Loneliness has no license to any specific season, person, place, city or event. Loneliness is universal and in this cold world in a month that should be one of Christmas blessings and holiday cheer there are many that are lonely. December has been a month of anything but cheer for many this Christmas. A siege in Sydney, innocent children killed in Pakistan and in Cairns. How many people will be lonely this Christmas just because of these three events?
Yet despite the headlines and the pain and the suffering of the loneliness that we know about there are many other forms of loneliness that go unnoticed in our all too busy world of glitz and glitter, gifts and parties, holidays and fun. Not that there is anything wrong with all the celebration. Christmas is a season of joy, a time of celebration to be united. It is filled with fireworks, families, food and drink.
Meanwhile as we walk the streets of Sydney there is a young man opposite the café. He is dirty holding a bottle of booze. Where is his mother, where is the girl he maybe once loved, where is his home, his family, his friends? Is this the life he chose? After all we are told where we are today is our choice and we are empowered to choose who we want to be, what we want to do and how we want to do it in a land of opportunity.
Are we empowered? Do you have the tools to move on? Everyone says to let go, get over whatever it is that hurts you. Let go of the past, move on. Do you have the tools to do that – this Christmas, this New Year?
In a house in the city an old lady lays watching television reminiscing about the life she once had with a house and a family filled with laughter and parties and people and friends. She is too old now to do too much. Her husband is long died. Even some of her friends have died. Heartbreaking watching the people you love disappear before your eyes. Loneliness with nothing left but memories to reminisce of what was and what could have been. Ah, what to do?
In a room we call a studio a man sits entertained between his computer and television. It’s nice to have your own space. He cooks a meal and lights a cigarette. He shuffles to the phone to take a solitary call. He takes his myriad of medications to keep him healthy. He’s not that old but he gave up a little while back. He turned his back because he thought the world turned its back on him. He is alone. He swears he suffers not from loneliness yet the lack of joy in his eye tells us otherwise. He changes the channel to another program just as easily as he dismissed the world and it dismisses him.
=Q=
In a flat in the suburbs sits a young man. Money is hard to come by and sometimes he doesn’t have enough to eat. The phone is his lifeline to the world. He is disabled and can’t get out much. He has a list of doctor’s that do their investigations and come up with nothing. He wanted to leave this world long ago but they brought him back from the brink many times. His loneliness as he wanders when he can the glitzy shops this Christmas looking for a friend to speak too is reflected in the words he shares with the check out girl at Woolies and the lady in the bank. He closes the door of the flat and watches the fireworks New Years Eve on TV.
In a house in the suburbs sits a woman waiting for a call from her family.

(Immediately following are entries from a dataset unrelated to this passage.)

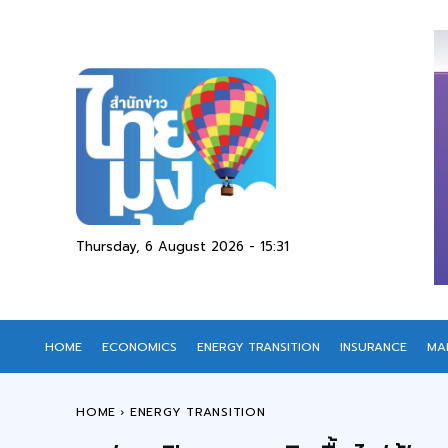
Thursday, 6 August 2026 - 15:31
HOME
ECONOMICS
ENERGY TRANSITION
INSURANCE
MA
HOME
ENERGY TRANSITION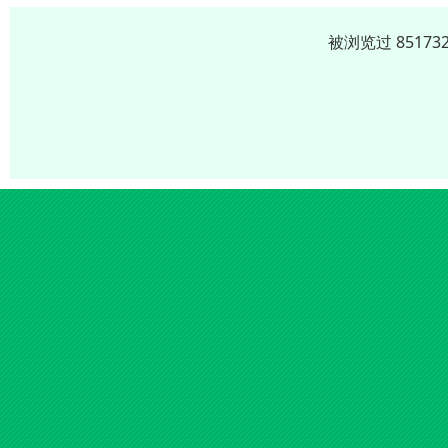
被浏览过 8517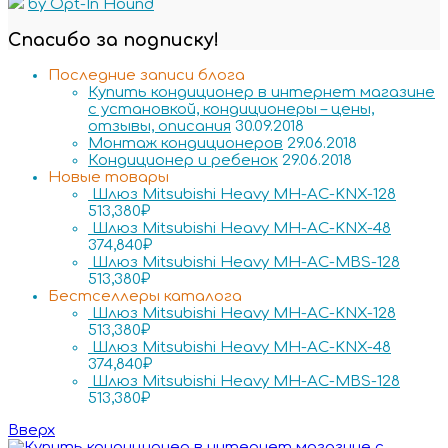
by Opt-In Hound
Спасибо за подписку!
Последние записи блога
Купить кондиционер в интернет магазине
с установкой, кондиционеры – цены,
отзывы, описания
30.09.2018
Монтаж кондиционеров
29.06.2018
Кондиционер и ребенок
29.06.2018
Новые товары
Шлюз Mitsubishi Heavy MH-AC-KNX-128
513,380
₽
Шлюз Mitsubishi Heavy MH-AC-KNX-48
374,840
₽
Шлюз Mitsubishi Heavy MH-AC-MBS-128
513,380
₽
Бестселлеры каталога
Шлюз Mitsubishi Heavy MH-AC-KNX-128
513,380
₽
Шлюз Mitsubishi Heavy MH-AC-KNX-48
374,840
₽
Шлюз Mitsubishi Heavy MH-AC-MBS-128
513,380
₽
Вверх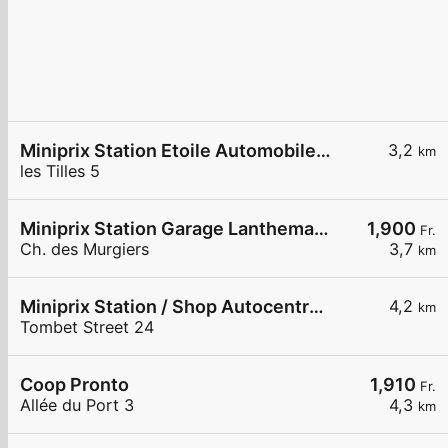
Miniprix Station Etoile Automobile SA
3,2
km
les Tilles 5
Miniprix Station Garage Lanthemann
1,900
Fr.
Ch. des Murgiers
3,7
km
Miniprix Station / Shop Autocentre Peseux SA
4,2
km
Tombet Street 24
Coop Pronto
1,910
Fr.
Allée du Port 3
4,3
km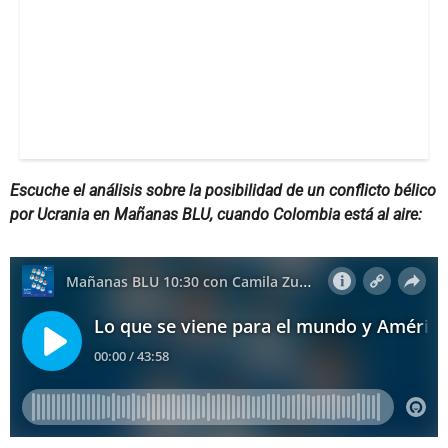
Escuche el análisis sobre la posibilidad de un conflicto bélico
por Ucrania en Mañanas BLU, cuando Colombia está al aire: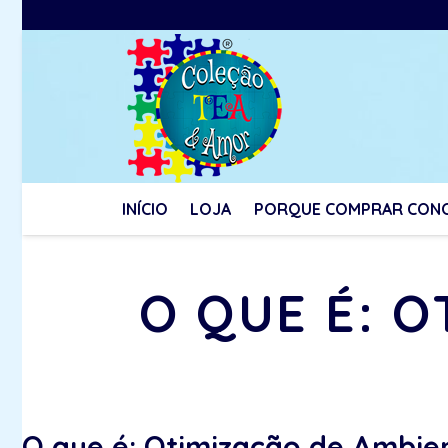
INÍCIO
LOJA
PORQUE COMPRAR CON
O QUE É: 
O que é: Otimização de Ambie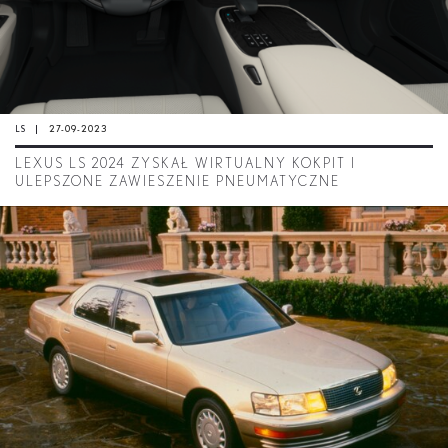
LS
27-09-2023
LEXUS LS 2024 ZYSKAŁ WIRTUALNY KOKPIT I
ULEPSZONE ZAWIESZENIE PNEUMATYCZNE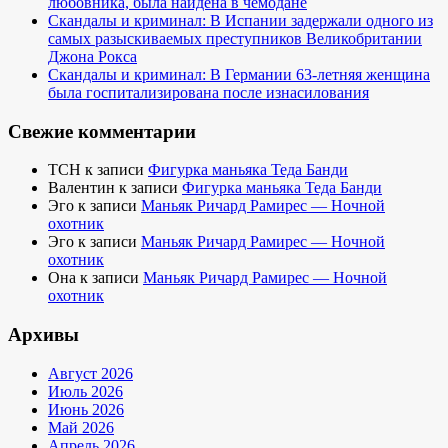
любовника, была найдена в чемодане
Скандалы и криминал: В Испании задержали одного из
самых разыскиваемых преступников Великобритании
Джона Рокса
Скандалы и криминал: В Германии 63-летняя женщина
была госпитализирована после изнасилования
Свежие комментарии
TCH
к записи
Фигурка маньяка Теда Банди
Валентин
к записи
Фигурка маньяка Теда Банди
Эго
к записи
Маньяк Ричард Рамирес — Ночной
охотник
Эго
к записи
Маньяк Ричард Рамирес — Ночной
охотник
Она
к записи
Маньяк Ричард Рамирес — Ночной
охотник
Архивы
Август 2026
Июль 2026
Июнь 2026
Май 2026
Апрель 2026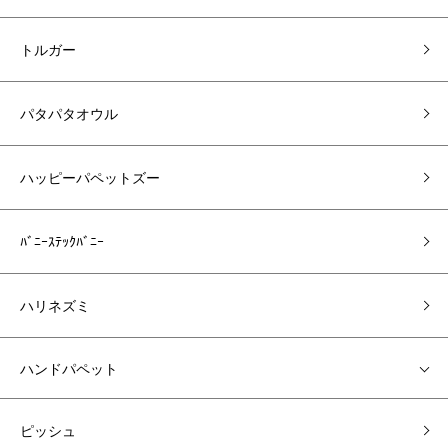
トルガー
パタパタオウル
ハッピーパペットズー
ﾊﾞﾆｰｽﾃｯｸﾊﾞﾆｰ
ハリネズミ
ハンドパペット
ピッシュ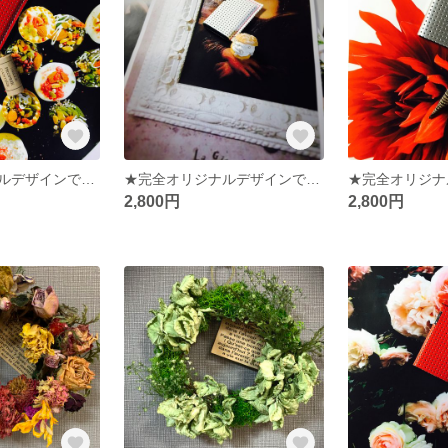
★完全オリジナルデザインです★さりげなく手にしたい★オシャレさんのミンティアケース★
★完全オリジナルデザインです☆さりげなく持ちたい☆オシャレさんのミンティアケース★プレゼントにも最適☆
2,800円
2,800円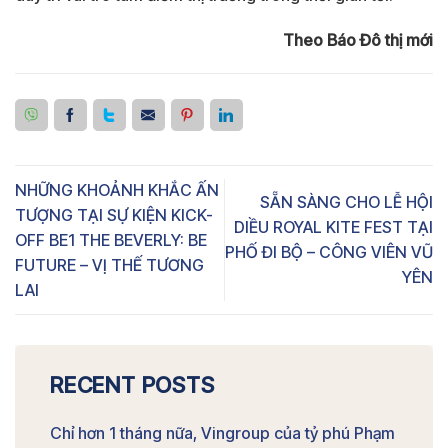
Theo Báo Đô thị mới
NHỮNG KHOẢNH KHẮC ẤN
SẴN SÀNG CHO LỄ HỘI
TƯỢNG TẠI SỰ KIỆN KICK-
DIỀU ROYAL KITE FEST TẠI
OFF BE1 THE BEVERLY: BE
PHỐ ĐI BỘ – CÔNG VIÊN VŨ
FUTURE – VỊ THẾ TƯƠNG
YÊN
LAI
RECENT POSTS
Chỉ hơn 1 tháng nữa, Vingroup của tỷ phú Phạm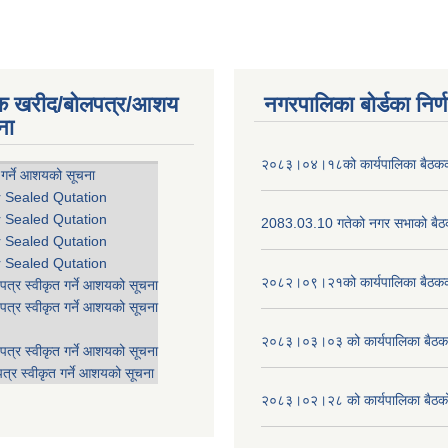
िक खरीद/बोलपत्र/आशय
नगरपालिका बोर्डका निर्
ना
२०८३।०४।१८को कार्यपालिका बैठकको
 गर्ने आशयको सूचना
r Sealed Qutation
r Sealed Qutation
2083.03.10 गतेको नगर सभाको बैठक
r Sealed Qutation
r Sealed Qutation
२०८२।०९।२१को कार्यपालिका बैठकको
पत्र स्वीकृत गर्ने आशयको सूचना
पत्र स्वीकृत गर्ने आशयको सूचना
२०८३।०३।०३ को कार्यपालिका बैठकक
पत्र स्वीकृत गर्ने आशयको सूचना
त्र स्वीकृत गर्ने आशयको सूचना
२०८३।०२।२८ को कार्यपालिका बैठको 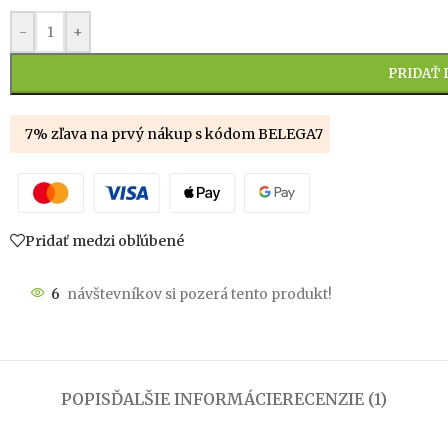
-
+
PRIDAŤ 
7% zľava na prvý nákup s kódom BELEGA7
Pridať medzi obľúbené
6
návštevníkov si pozerá tento produkt!
POPIS
ĎALŠIE INFORMÁCIE
RECENZIE (1)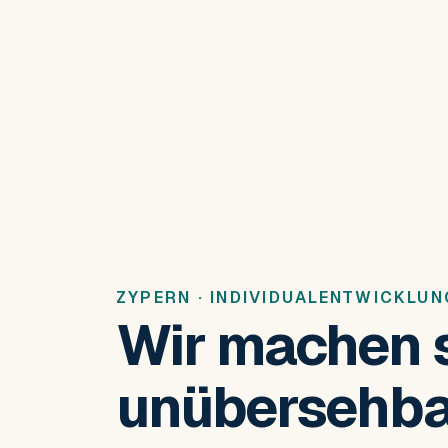
ZYPERN · INDIVIDUALENTWICKLUN
Wir machen 
unübersehba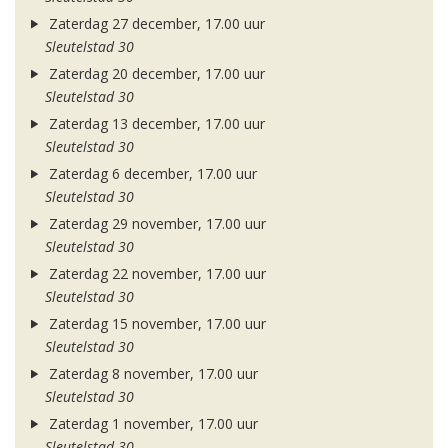
Zaterdag 27 december, 17.00 uur
Sleutelstad 30
Zaterdag 20 december, 17.00 uur
Sleutelstad 30
Zaterdag 13 december, 17.00 uur
Sleutelstad 30
Zaterdag 6 december, 17.00 uur
Sleutelstad 30
Zaterdag 29 november, 17.00 uur
Sleutelstad 30
Zaterdag 22 november, 17.00 uur
Sleutelstad 30
Zaterdag 15 november, 17.00 uur
Sleutelstad 30
Zaterdag 8 november, 17.00 uur
Sleutelstad 30
Zaterdag 1 november, 17.00 uur
Sleutelstad 30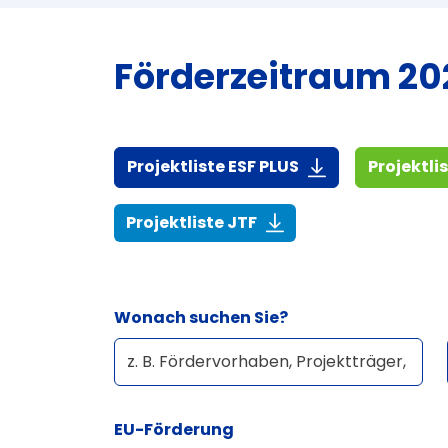
Förderzeitraum 202
(916,7 KiB)
Projektliste ESF PLUS
Projektli
(268,6 KiB)
Projektliste JTF
Wonach suchen Sie?
EU-Förderung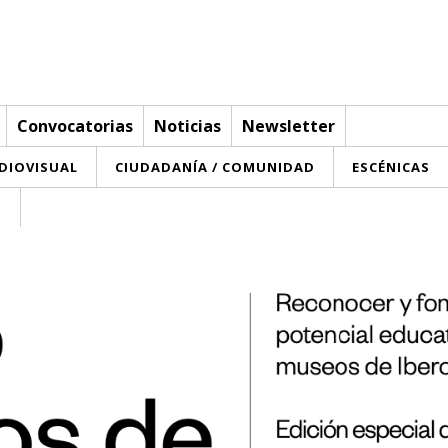
Convocatorias
Noticias
Newsletter
UDIOVISUAL
CIUDADANÍA / COMUNIDAD
ESCÉNICAS
T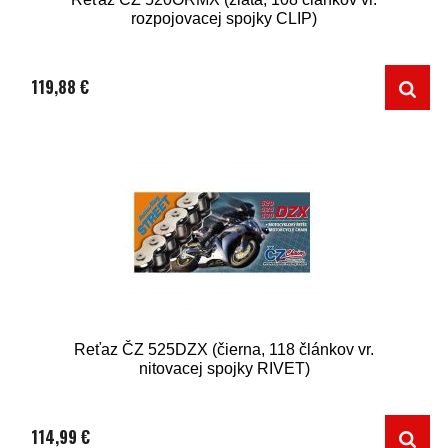
rozpojovacej spojky CLIP)
119,88 €
Reťaz ČZ 525DZX (čierna, 118 článkov vr.
nitovacej spojky RIVET)
114,99 €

It’s Christmas and her daughter won’t be there as she has to go see the in-laws interstate. She can’t be cut in two after all. Christmas lunch for years now has not been the same. She remembers the time there were gifts and a tree and cookies for Santa. In fact she has no Christmas lunch as her daughter is not there. Life has moved on from that once little girl that relied so much on her mother. Now in this glitzy busy world even a phone call is hard to come by. I’ve too many things to do. ‘Sorry mum, too busy. I got to go. Can’t talk now.’ Her loneliness gets brushed aside momentarily by the 30 second call at hearing a familiar voice.
The young man enters the party with his gifts and says hello. He laughs and drinks and makes jokes with his family and friends. Everyone loves the gifts and everyone is polite but inside him is an empty hole about the time he was left behind and not included. An empty hole of the times he was rejected, neglected, pushed aside and made to feel less than in some way. There is no gift to fill the loneliness of that empty hole.
These people are all real. They are people you and I know. They are overlooked, ill, tired, sick, labeled perhaps in our O too busy world. They could be your friend, your neighbour. No-one knows the loneliness in another’s soul.
And this is Christmas, and what have you done? Another year over and a new one just begun. As John Lennon says – what have we done? What have we done in such a world that has so much Beauty and wonder, so much love and understanding, so much possibility of human compassion and strength? What have we done with the love, the caring and the humanity?
Some of it certainly showed for the victims in Martin Place, Sydney. Some for the children in Pakistan and the children in Cairns but what about our silent sufferers in their empty rooms reminiscing with empty hearts waiting for a phone call, a gesture, a spark to ignite that passion back in their lives?
So this is Christmas. Merry Christmas and Happy New Year and as you kneel and pray, share your meals, watch the fireworks and toast a New Year spare a thought for those living in the loneliness. Maybe even find one of those people and make theirs a Merry Christmas too.
Merry Christmas everyone! May the coming year be one of many Blessings for you, your families and our world.